BRISBANE'S KING OF SOLAR POWER REVEALS STARTUP JOURNEY

WHEN Karl Brown decided to go out on a limb and start his own solar company he only had $2,500 to play with.

"It was all my wife would let me have," says Brown.

Now he runs one of Queensland's largest privately owned solar companies, Instyle Solar.

How did he do it? Brown says it's all down to changing your perspective.

"Like most entrepreneurs, I've tried a few times, done some things that work, some haven't," says Brown.

"The main thing is that I've always looked for is different angles in the marketplace to do things differently."

Before establishing Instyle Solar, Brown worked for a solar company as an employee mainly to learn the tricks of the trade and to see what he could do better himself.

"All I saw really was companies promising a lot of things but not really delivering on much," says Brown.

"It's an industry full of sharks, and if you don't believe in solar it's a tough thing."

Instyle Solar's point of difference comes down to Brown's approach to what the company is really selling. Instead of focusing on Government rebates, environmentally friendly technology, or complicated and confusing descriptions of how the solar panels work, Brown is in the business of selling the final solution not the product itself.

"What makes our strategy different is we don't focus on the actual product we are selling, we focus on the solution," says Brown.

"We sell lower electricity bills and the way we do that is by installing a quality solar system."

"The biggest thing we focus on is customer education on basically how solar works. The start of it is how people read their electricity bills most people genuinely don't know how to do it. They just pay it. So, the first thing we do is teach people how to read it."

By being in the business of educating, rather than forcing a product down a potential customer's throat, it becomes less of a race to the bottom for Instyle Solar compared to their competitors.

"Because we're not competing with people on a price point we tend to feel like we're giving them more solutions rather than just a product," says Brown.

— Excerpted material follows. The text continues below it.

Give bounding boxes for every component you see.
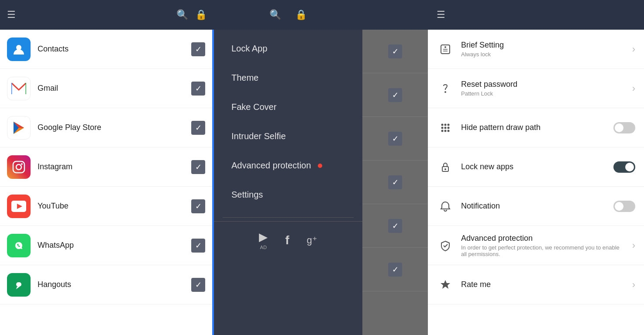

Brown's success also comes from the way the company generates sales. Rather than waiting for leads to come to them Instyle actively seek out their own sales.

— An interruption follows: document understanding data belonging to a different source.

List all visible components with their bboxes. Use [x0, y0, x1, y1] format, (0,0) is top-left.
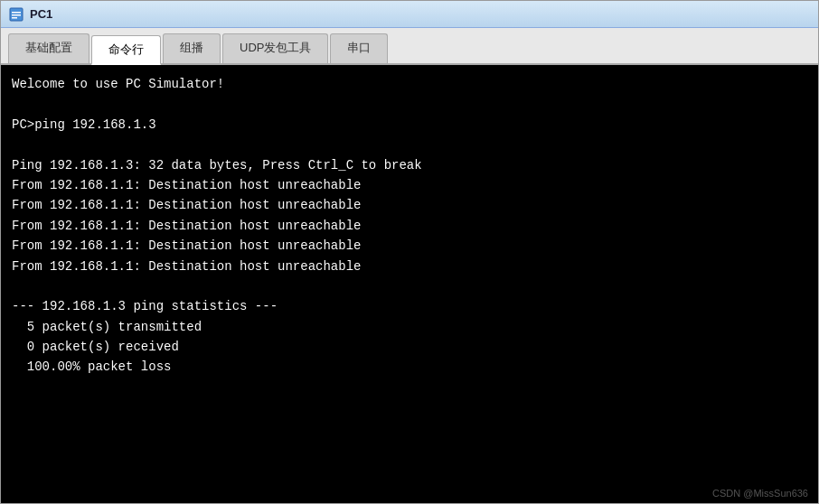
terminal-panel[interactable]: Welcome to use PC Simulator!PC>ping 192.… [1, 65, 818, 503]
terminal-line: From 192.168.1.1: Destination host unrea… [12, 216, 807, 236]
window-icon [8, 6, 24, 23]
terminal-line: From 192.168.1.1: Destination host unrea… [12, 236, 807, 256]
terminal-line: From 192.168.1.1: Destination host unrea… [12, 175, 807, 195]
tab-组播[interactable]: 组播 [163, 33, 221, 63]
svg-rect-1 [12, 12, 21, 14]
terminal-line [12, 276, 807, 296]
window-title: PC1 [30, 7, 52, 21]
terminal-line: 5 packet(s) transmitted [12, 317, 807, 337]
terminal-line: 100.00% packet loss [12, 357, 807, 377]
terminal-line: Ping 192.168.1.3: 32 data bytes, Press C… [12, 155, 807, 175]
title-bar: PC1 [1, 1, 818, 28]
tab-bar: 基础配置命令行组播UDP发包工具串口 [1, 28, 818, 65]
terminal-line: Welcome to use PC Simulator! [12, 74, 807, 94]
terminal-line: 0 packet(s) received [12, 337, 807, 357]
tab-串口[interactable]: 串口 [330, 33, 388, 63]
terminal-line: From 192.168.1.1: Destination host unrea… [12, 195, 807, 215]
watermark: CSDN @MissSun636 [712, 488, 808, 499]
tab-基础配置[interactable]: 基础配置 [8, 33, 89, 63]
main-window: PC1 基础配置命令行组播UDP发包工具串口 Welcome to use PC… [0, 0, 819, 504]
svg-rect-3 [12, 17, 17, 19]
terminal-line: PC>ping 192.168.1.3 [12, 115, 807, 135]
tab-UDP发包工具[interactable]: UDP发包工具 [222, 33, 328, 63]
terminal-line [12, 94, 807, 114]
terminal-line: From 192.168.1.1: Destination host unrea… [12, 257, 807, 276]
tab-命令行[interactable]: 命令行 [91, 35, 161, 65]
terminal-line: --- 192.168.1.3 ping statistics --- [12, 296, 807, 316]
svg-rect-2 [12, 14, 21, 16]
terminal-line [12, 135, 807, 154]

"We have a 30-seat outbound call centre, so we hunt our own leads and have complete control of our own destiny," says Brown.

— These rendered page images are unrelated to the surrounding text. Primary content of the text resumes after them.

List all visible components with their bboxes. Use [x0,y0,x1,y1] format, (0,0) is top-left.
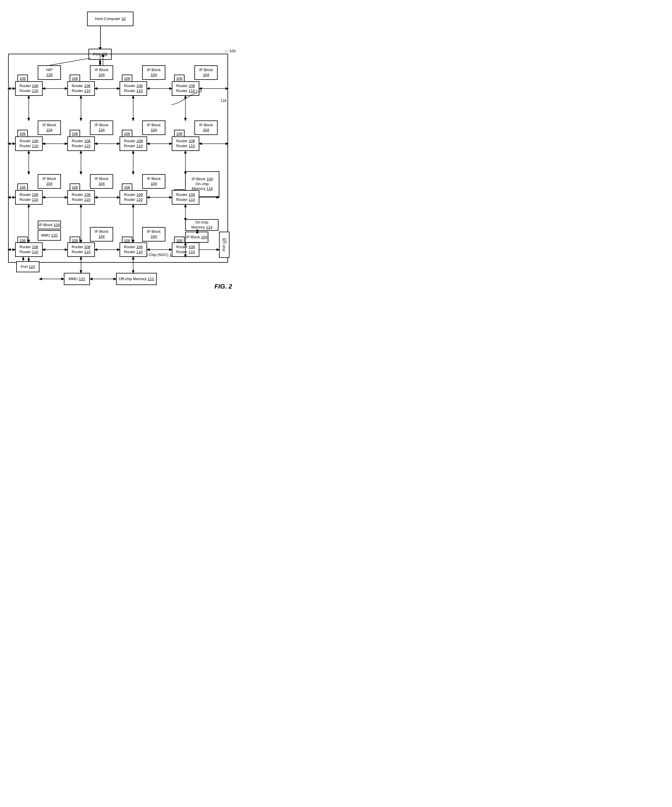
r1c3-ipblock: IP Block104 [142,65,165,80]
diagram: — 100 Host Computer 10 Port 130 Network … [0,0,244,293]
r4c4-ipblock: IP Block 104 [185,232,208,243]
r4c3-ipblock: IP Block104 [142,227,165,241]
r1c1-router: Router 108Router 110 [15,81,43,96]
r3c3-router: Router 108Router 110 [119,190,147,205]
mmu-122-box: MMU 122 [64,273,90,285]
ref-118-line: 118 [168,90,203,107]
r3c3-ipblock: IP Block104 [142,174,165,189]
r1c2-ipblock: IP Block104 [90,65,113,80]
r4c1-mmu: MMU 120 [38,230,61,241]
r2c1-ipblock: IP Block104 [38,120,61,135]
ref-118: 118 [221,99,226,103]
r2c3-router: Router 108Router 110 [119,136,147,151]
r2c2-ipblock: IP Block104 [90,120,113,135]
r3c4-router: Router 108Router 110 [172,190,199,205]
r4c1-ipblock: IP Block 104 [38,221,61,229]
r4c3-router: Router 108Router 110 [119,242,147,257]
r3c2-router: Router 108Router 110 [67,190,95,205]
r4c4-onchip-memory: On-chipMemory 114 [185,219,219,231]
r2c4-router: Router 108Router 110 [172,136,199,151]
r1c2-router: Router 108Router 110 [67,81,95,96]
port-124-box: Port 124 [16,261,40,272]
r2c4-ipblock: IP Block104 [194,120,217,135]
r2c2-router: Router 108Router 110 [67,136,95,151]
r4c2-ipblock: IP Block104 [90,227,113,241]
arrow-host-to-port [100,26,101,48]
fig-label: FIG. 2 [214,283,232,290]
r4c4-router: Router 108Router 110 [172,242,199,257]
r1c3-router: Router 108Router 110 [119,81,147,96]
r2c1-router: Router 108Router 110 [15,136,43,151]
host-computer-box: Host Computer 10 [87,12,133,26]
port-126-box: Port 126 [219,232,229,258]
r3c1-router: Router 108Router 110 [15,190,43,205]
hip-128-box: HIP128 [38,65,61,80]
r4c1-router: Router 108Router 110 [15,242,43,257]
r3c2-ipblock: IP Block104 [90,174,113,189]
r4c2-router: Router 108Router 110 [67,242,95,257]
offchip-memory-box: Off-chip Memory 112 [116,273,157,285]
svg-text:118: 118 [196,90,202,93]
r2c3-ipblock: IP Block104 [142,120,165,135]
r3c1-ipblock: IP Block104 [38,174,61,189]
r1c4-ipblock: IP Block104 [194,65,217,80]
ref-100: — 100 [225,49,236,53]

"By doing this we don't need to compete on a lot of sales."

As for the future, Brown hopes to be able to replicate the success of Instyle Solar in Queensland in other Australian states.

"The ultimate goal is to go into other states in a bigger way," says Brown.

"What we're doing at the moment is getting our systems in place before we go to the rest of the country. We're easily the biggest solar company in Queensland now. The goal there is to duplicate that."